*** EXERCISE INPUTS
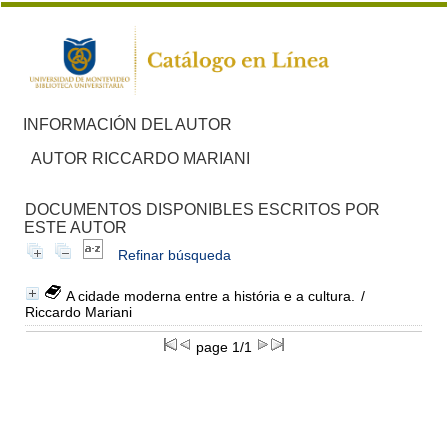
INFORMACIÓN DEL AUTOR
AUTOR RICCARDO MARIANI
DOCUMENTOS DISPONIBLES ESCRITOS POR
ESTE AUTOR
Refinar búsqueda
A cidade moderna entre a história e a cultura.
/
Riccardo Mariani
page 1/1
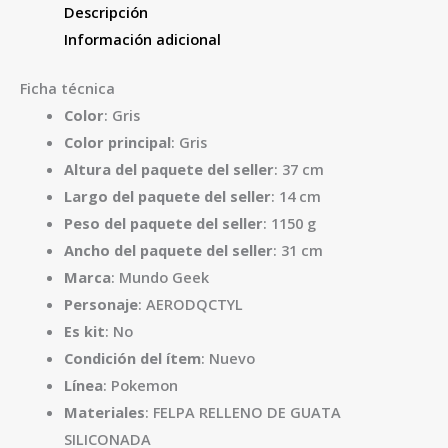
Descripción
Información adicional
Ficha técnica
Color
: Gris
Color principal
: Gris
Altura del paquete del seller
: 37 cm
Largo del paquete del seller
: 14 cm
Peso del paquete del seller
: 1150 g
Ancho del paquete del seller
: 31 cm
Marca
: Mundo Geek
Personaje
: AERODQCTYL
Es kit
: No
Condición del ítem
: Nuevo
Línea
: Pokemon
Materiales
: FELPA RELLENO DE GUATA
SILICONADA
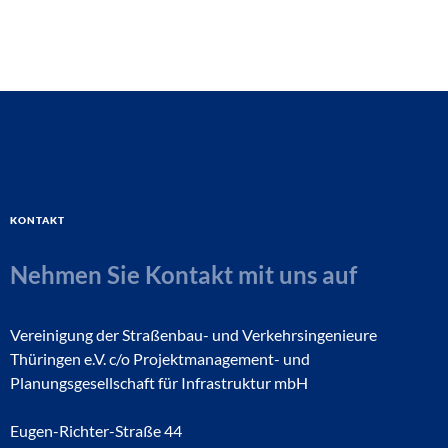
Kontakt
Nehmen Sie Kontakt mit uns auf
Vereinigung der Straßenbau- und Verkehrsingenieure
Thüringen e.V. c/o Projektmanagement- und
Planungsgesellschaft für Infrastruktur mbH
Eugen-Richter-Straße 44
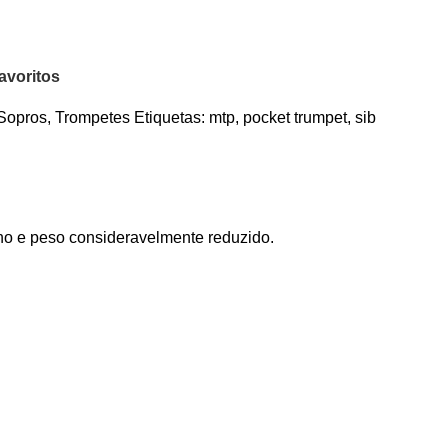
avoritos
Sopros
,
Trompetes
Etiquetas:
mtp
,
pocket trumpet
,
sib
nho e peso consideravelmente reduzido.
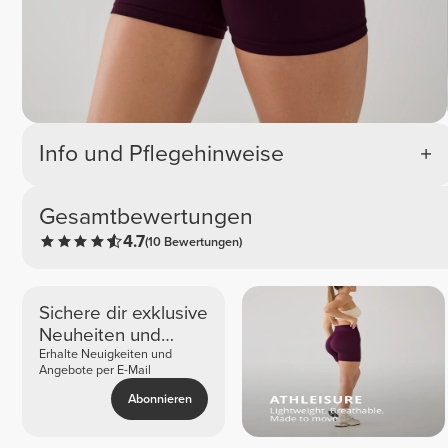
Info und Pflegehinweise
Gesamtbewertungen
4.7
(10 Bewertungen)
Sichere dir exklusive
Neuheiten und
Angebote
Erhalte Neuigkeiten und
Angebote per E-Mail
Abonnieren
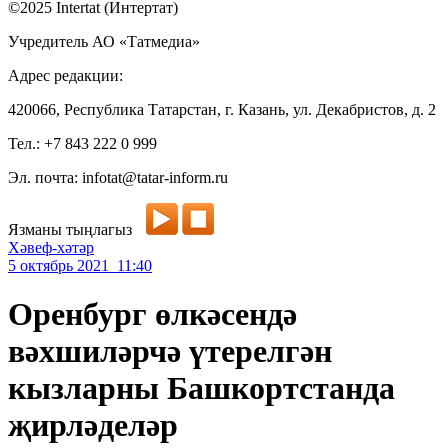
©2025 Intertat (Интертат)
Учредитель АО «Татмедиа»
Адрес редакции:
420066, Республика Татарстан, г. Казань, ул. Декабристов, д. 2
Тел.: +7 843 222 0 999
Эл. почта: infotat@tatar-inform.ru
Язманы тыңлагыз
Хәвеф-хәтәр
5 октябрь 2021 11:40
Оренбург өлкәсендә
вәхшиләрчә үтерелгән
кызларны Башкортстанда
җирләделәр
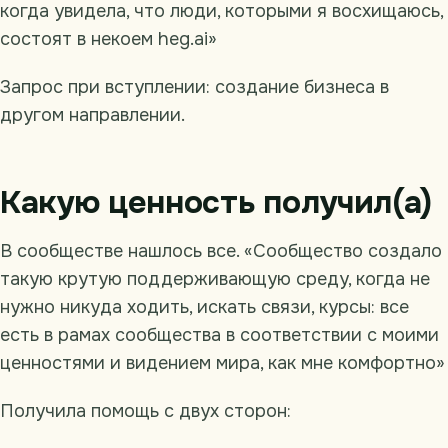
когда увидела, что люди, которыми я восхищаюсь,
состоят в некоем heg.ai»
Запрос при вступлении: создание бизнеса в
другом направлении.
Какую ценность получил(а)
В сообществе нашлось все. «Сообщество создало
такую крутую поддерживающую среду, когда не
нужно никуда ходить, искать связи, курсы: все
есть в рамах сообщества в соответствии с моими
ценностями и видением мира, как мне комфортно»
Получила помощь с двух сторон:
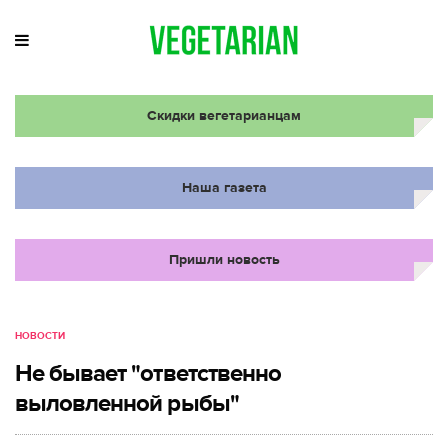
Скидки вегетарианцам
Наша газета
Пришли новость
НОВОСТИ
Не бывает "ответственно
выловленной рыбы"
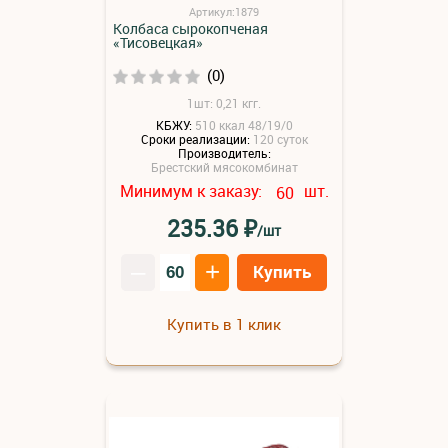
Артикул:1879
Колбаса сырокопченая
«Тисовецкая»
(0)
1шт: 0,21 кгг.
КБЖУ:
510 ккал 48/19/0
Сроки реализации:
120 суток
Производитель:
Брестский мясокомбинат
Минимум к заказу:
шт.
60
₽
235.36
/шт
–
+
Купить
Купить в 1 клик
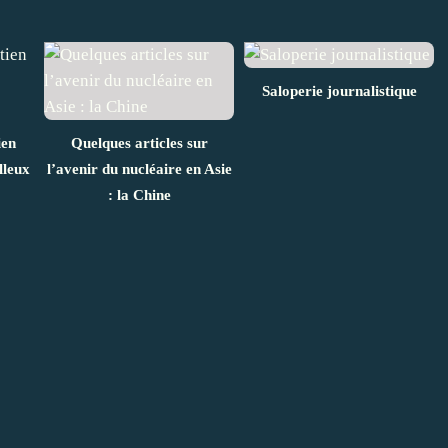
Saloperie journalistique
ien
Quelques articles sur
lleux
l’avenir du nucléaire en Asie
: la Chine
******
TASK PROMPT
Retype each of the entries above exactly as it appears, with no pictures.

ANSWER AREA
INFORMACIÓN DEL AUTOR
AUTOR RICCARDO MARIANI
DOCUMENTOS DISPONIBLES ESCRITOS POR
ESTE AUTOR
Refinar búsqueda
A cidade moderna entre a história e a cultura.
/
Riccardo Mariani
page 1/1
Descripción
Información adicional
Ficha técnica
Color
: Gris
Color principal
: Gris
Altura del paquete del seller
: 37 cm
Largo del paquete del seller
: 14 cm
Peso del paquete del seller
: 1150 g
Ancho del paquete del seller
: 31 cm
Marca
: Mundo Geek
Personaje
: AERODQCTYL
Es kit
: No
Condición del ítem
: Nuevo
Línea
: Pokemon
Materiales
: FELPA RELLENO DE GUATA
SILICONADA
Kontakt
Nehmen Sie Kontakt mit uns auf
Vereinigung der Straßenbau- und Verkehrsingenieure
Thüringen e.V. c/o Projektmanagement- und
Planungsgesellschaft für Infrastruktur mbH
Eugen-Richter-Straße 44
avoritos
Sopros
,
Trompetes
Etiquetas:
mtp
,
pocket trumpet
,
sib
nho e peso consideravelmente reduzido.
Info und Pflegehinweise
Gesamtbewertungen
4.7
(10 Bewertungen)
Sichere dir exklusive
Neuheiten und
Angebote
Erhalte Neuigkeiten und
Angebote per E-Mail
Abonnieren
©2025 Intertat (Интертат)
Учредитель АО «Татмедиа»
Адрес редакции:
420066, Республика Татарстан, г. Казань, ул. Декабристов, д. 2
Тел.: +7 843 222 0 999
Эл. почта: infotat@tatar-inform.ru
Язманы тыңлагыз
Хәвеф-хәтәр
5 октябрь 2021 11:40
Оренбург өлкәсендә
вәхшиләрчә үтерелгән
кызларны Башкортстанда
җирләделәр
когда увидела, что люди, которыми я восхищаюсь,
состоят в некоем heg.ai»
Запрос при вступлении: создание бизнеса в
другом направлении.
Какую ценность получил(а)
В сообществе нашлось все. «Сообщество создало
такую крутую поддерживающую среду, когда не
нужно никуда ходить, искать связи, курсы: все
есть в рамах сообщества в соответствии с моими
ценностями и видением мира, как мне комфортно»
Получила помощь с двух сторон:
Скидки вегетарианцам
Наша газета
Пришли новость
НОВОСТИ
Не бывает "ответственно
выловленной рыбы"
Артикул:1879
Колбаса сырокопченая
«Тисовецкая»
(0)
1шт: 0,21 кгг.
КБЖУ:
510 ккал 48/19/0
Сроки реализации:
120 суток
Производитель:
Брестский мясокомбинат
Минимум к заказу:
шт.
60
₽
235.36
/шт
–
+
Купить
Купить в 1 клик
Saloperie journalistique
ien
Quelques articles sur
lleux
l’avenir du nucléaire en Asie
: la Chine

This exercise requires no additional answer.